Rising levels of HIV drug resistance

HIV drug resistance is approaching and exceeding 10% in people living with HIV who are about to initiate or reinitiate first-line antiretroviral therapy, according to the largest meta-analysis to date on HIV drug resistance, led by researchers at UCL and the World Health Organization (WHO) and funded by the Bill & Melinda Gates Foundation and the WHO.

Sunday, December 03, 2017

HIV drug resistance is approaching and exceeding 10% in people living with HIV who are about to initiate or reinitiate first-line antiretroviral therapy, according to the largest meta-analysis to date on HIV drug resistance, led by researchers at UCL and the World Health Organization (WHO) and funded by the Bill & Melinda Gates Foundation and the WHO.

The study, published today in The Lancet Infectious Diseases, looked at data for people who were beginning antiretroviral therapy, and found that resistance - particularly to one of the main types of first-line drug, NNRTIs - is increasing and those who exhibited drug resistance were more likely to have previously been exposed to antiretroviral drugs, often during pregnancy.

"Treatments for HIV have improved immensely in recent years, and close to 21 million people worldwide are now being treated with antiretroviral therapy. Yet to end the AIDS epidemic as a public health threat, minimising drug resistance will be one part of the response. Our findings show the importance of improving how we monitor drug resistance, and suggest we should review which drugs are included in first-line therapies,” said the study’s lead author, Professor Ravindra Gupta (UCL Infection & Immunity).

The researchers pulled together 358 datasets, including data from 56,044 adults across 63 low- to middle-income countries who were beginning first-line therapy for HIV from 1996 and 2016. The research was conducted by a team of 33 authors on five continents.

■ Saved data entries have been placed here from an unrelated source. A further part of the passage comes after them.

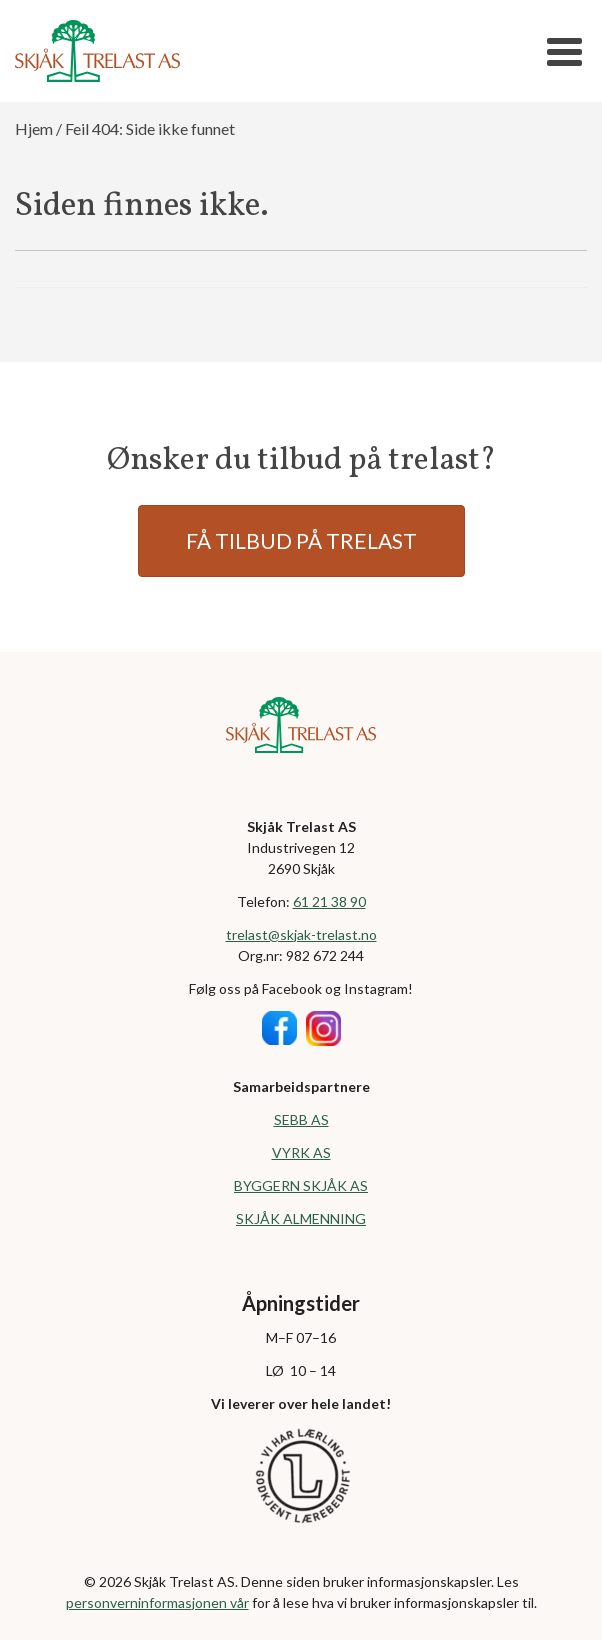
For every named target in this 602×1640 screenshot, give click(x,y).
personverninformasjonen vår (157, 1602)
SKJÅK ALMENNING (301, 1218)
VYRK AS (301, 1152)
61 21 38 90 (329, 901)
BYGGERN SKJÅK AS (301, 1185)
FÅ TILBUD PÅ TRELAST (301, 540)
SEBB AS (301, 1119)
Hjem (34, 128)
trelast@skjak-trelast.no (301, 934)
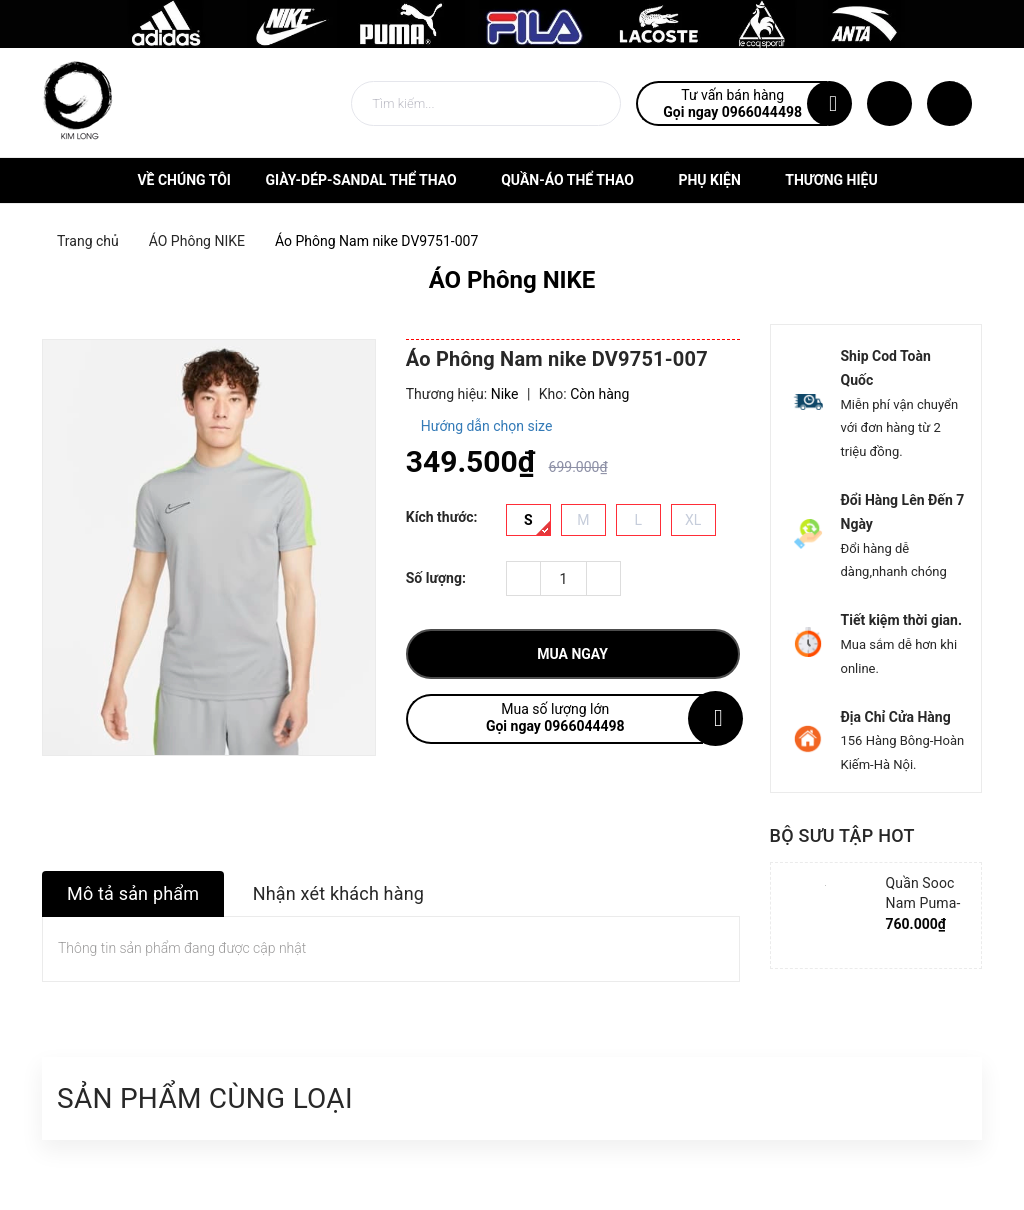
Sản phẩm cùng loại (205, 1098)
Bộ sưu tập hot (842, 835)
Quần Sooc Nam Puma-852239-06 (923, 903)
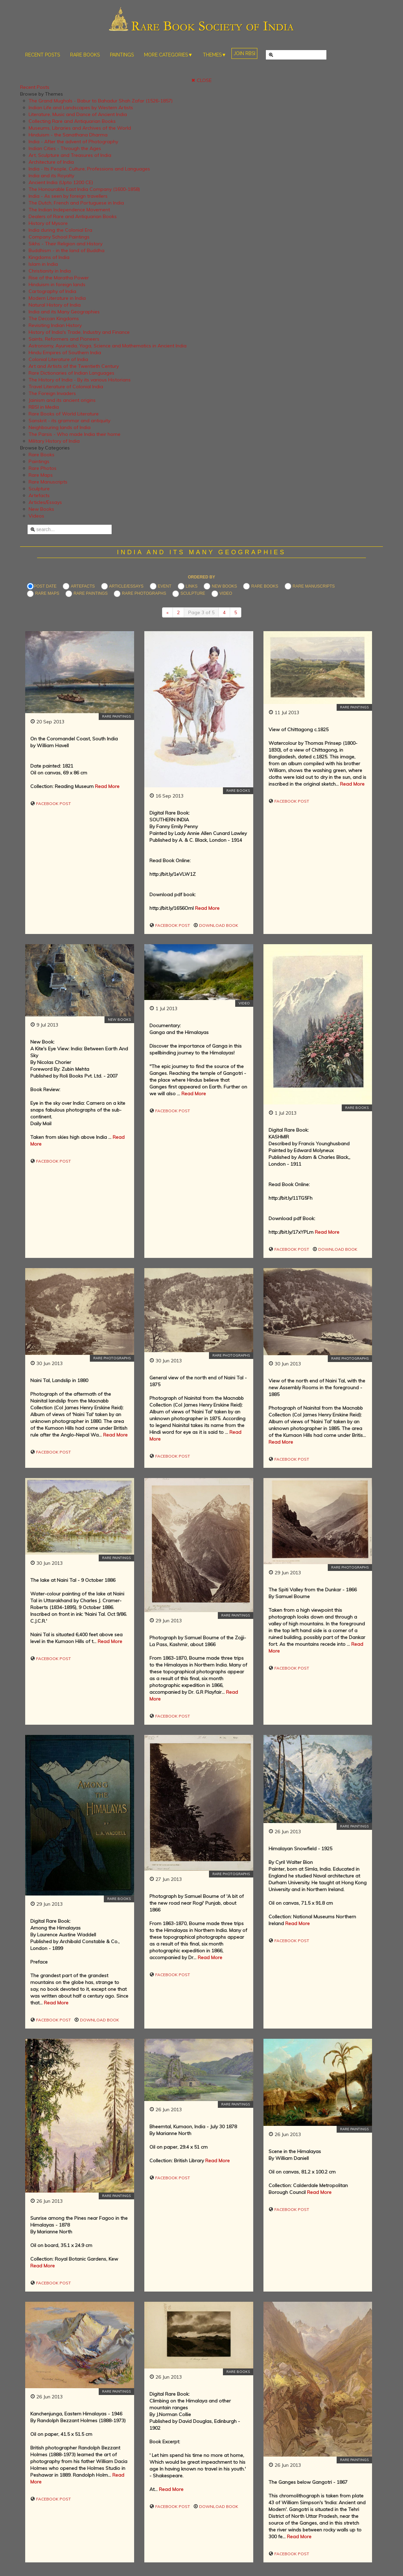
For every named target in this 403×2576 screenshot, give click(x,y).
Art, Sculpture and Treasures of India (70, 155)
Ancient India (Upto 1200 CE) (61, 182)
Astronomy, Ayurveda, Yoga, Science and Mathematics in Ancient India (108, 346)
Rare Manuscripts (48, 482)
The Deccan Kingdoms (54, 318)
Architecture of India (51, 162)
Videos (36, 516)
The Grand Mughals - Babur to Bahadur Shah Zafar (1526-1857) (101, 101)
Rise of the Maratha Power (59, 278)
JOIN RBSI (244, 53)
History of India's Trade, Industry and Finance (79, 332)
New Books (41, 509)
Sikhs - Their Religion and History (65, 244)
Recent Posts (34, 87)
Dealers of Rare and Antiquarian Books (73, 216)
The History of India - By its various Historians (80, 380)
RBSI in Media (44, 407)
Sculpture (39, 489)
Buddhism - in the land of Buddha (66, 250)
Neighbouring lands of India (60, 427)
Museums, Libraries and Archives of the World (80, 128)
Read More (107, 786)
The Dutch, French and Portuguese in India (76, 203)
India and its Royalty (51, 176)
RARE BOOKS (85, 55)
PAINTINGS (122, 55)
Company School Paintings (59, 237)
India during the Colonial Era (60, 230)
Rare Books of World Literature (64, 414)
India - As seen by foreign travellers (68, 196)
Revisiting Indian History (55, 325)
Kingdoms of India (49, 257)
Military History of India (54, 441)
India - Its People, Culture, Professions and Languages (89, 169)
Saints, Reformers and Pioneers (64, 339)
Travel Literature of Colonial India (66, 386)
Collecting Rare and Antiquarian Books (72, 121)
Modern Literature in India (57, 298)
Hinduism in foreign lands (57, 284)
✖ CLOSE (201, 80)
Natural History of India (55, 305)
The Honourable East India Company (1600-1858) (84, 189)
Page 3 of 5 (201, 612)
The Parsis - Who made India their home (74, 434)
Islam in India (43, 264)
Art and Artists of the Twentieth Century (74, 366)
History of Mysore (48, 223)
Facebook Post (53, 803)
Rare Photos (43, 468)
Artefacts (39, 495)
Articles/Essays (45, 502)
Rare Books (41, 455)
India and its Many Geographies (64, 312)
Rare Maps (41, 475)
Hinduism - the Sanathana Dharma (68, 135)
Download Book (218, 925)
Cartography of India (52, 291)
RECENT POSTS (42, 55)
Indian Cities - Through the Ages (65, 148)
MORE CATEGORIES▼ (168, 55)
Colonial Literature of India (58, 359)
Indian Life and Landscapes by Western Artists (81, 107)
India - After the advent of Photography (73, 141)
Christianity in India (50, 271)
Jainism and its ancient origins (62, 400)
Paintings (39, 461)
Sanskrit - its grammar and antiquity (69, 420)
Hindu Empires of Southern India (65, 352)
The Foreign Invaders (52, 393)
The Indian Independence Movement (69, 210)
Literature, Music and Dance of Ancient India (78, 114)
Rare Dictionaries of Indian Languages (71, 373)
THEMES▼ (214, 55)
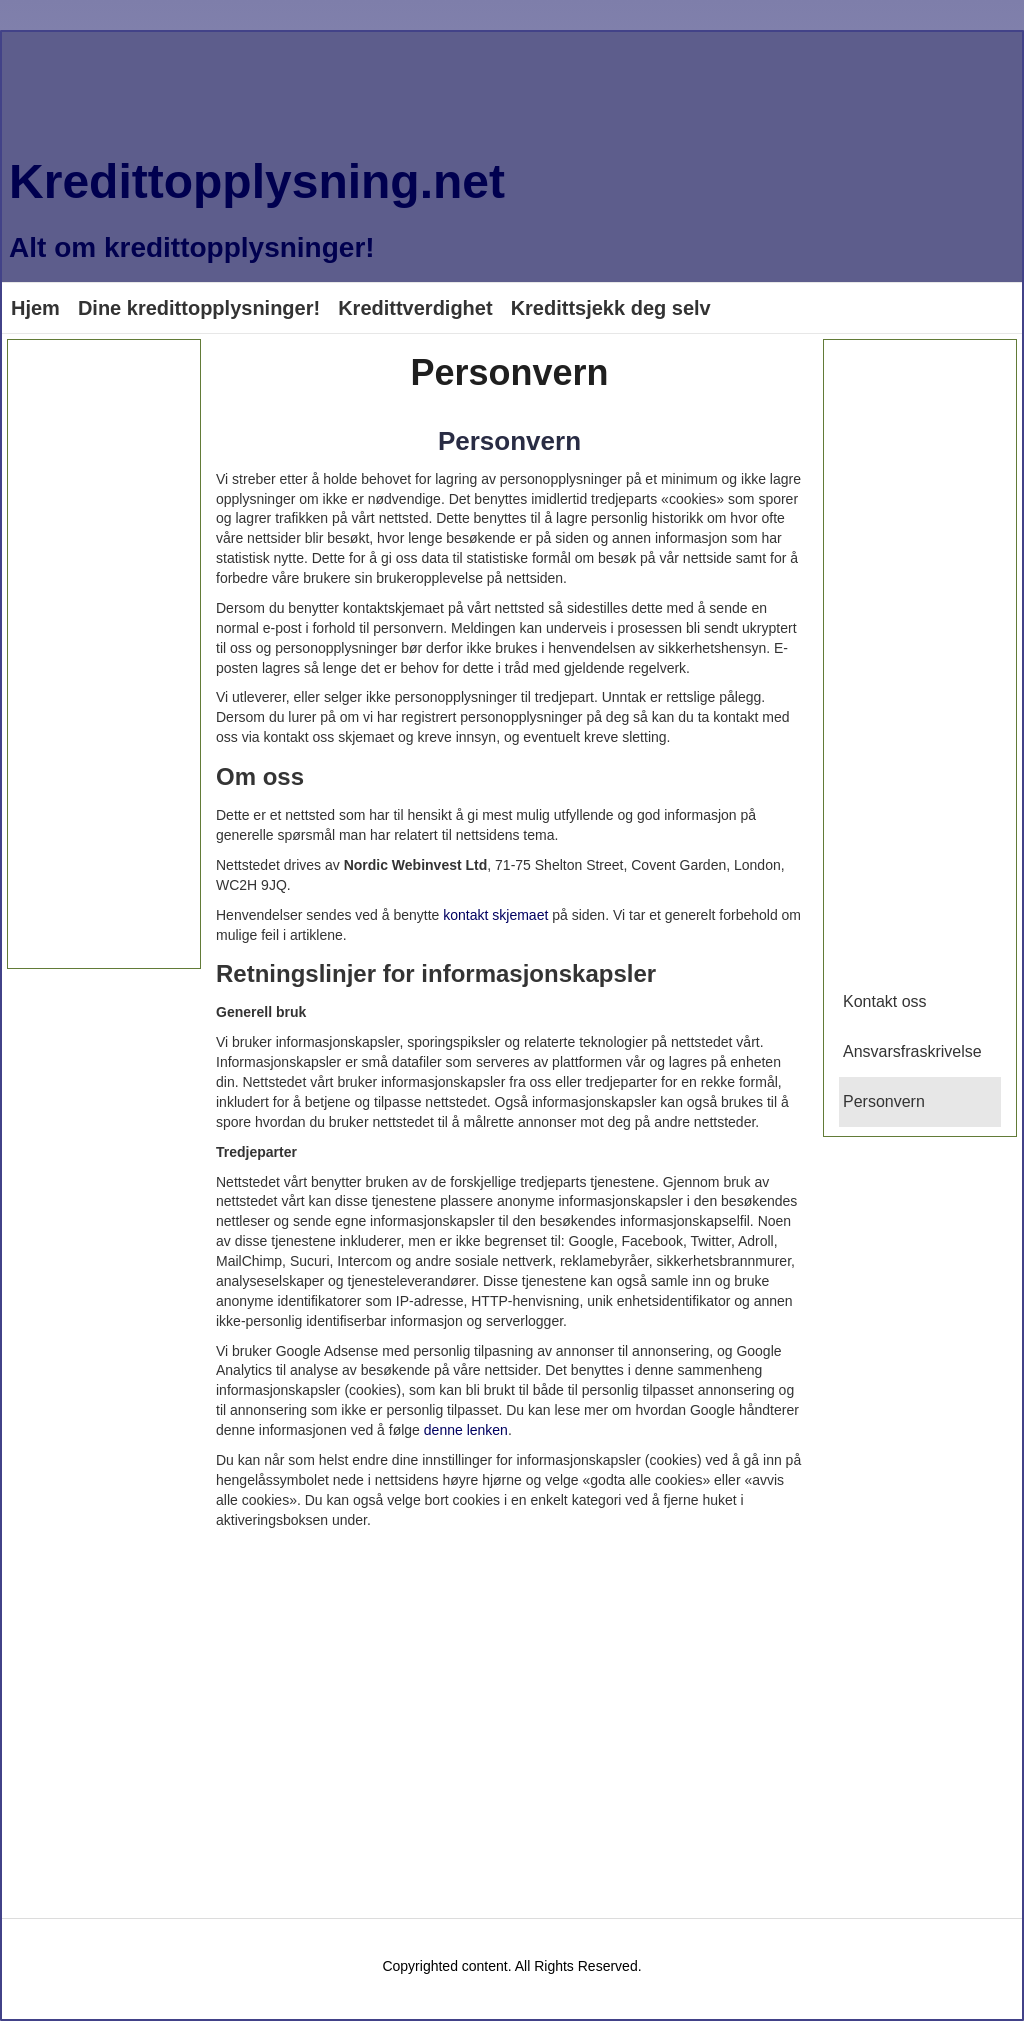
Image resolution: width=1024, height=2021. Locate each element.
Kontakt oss (885, 1001)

Current WHO treatment guidelines for first-line therapy recommend non-nucleoside reverse transcriptase inhibitors (NNRTI) in combination with nucleoside reverse transcription inhibitors (NRTI). The research team focused on studies that included data on the presence of drug-resistant mutations in the virus, most commonly resistant to NNRTI drugs.

The research team found that, from 2001-2016, the odds of drug resistance in low- to middle-income countries across Sub-Saharan Africa, Latin America and Asia were increasing. In particular, the yearly incremental increase in NNRTI resistance was greatest in Eastern Africa (29% annual increase) and in Southern Africa (23% annual increase, with an absolute increase of 1.8 percentage points from 2015 to 2016) and was the smallest in Asia (11% annual increase).

The study did not focus on high-income countries, but other studies have found that levels of drug resistance to NNRTIs in high-income countries were either plateauing or declining.

The study authors found drug resistance to be highest in Southern Africa, where 11.1% of people beginning first-line therapy had a virus with NNRTI drug-resistant mutations, compared to 10.1% in Eastern Africa, 7.2% in Western/Central Africa, and 9.4% in Latin America.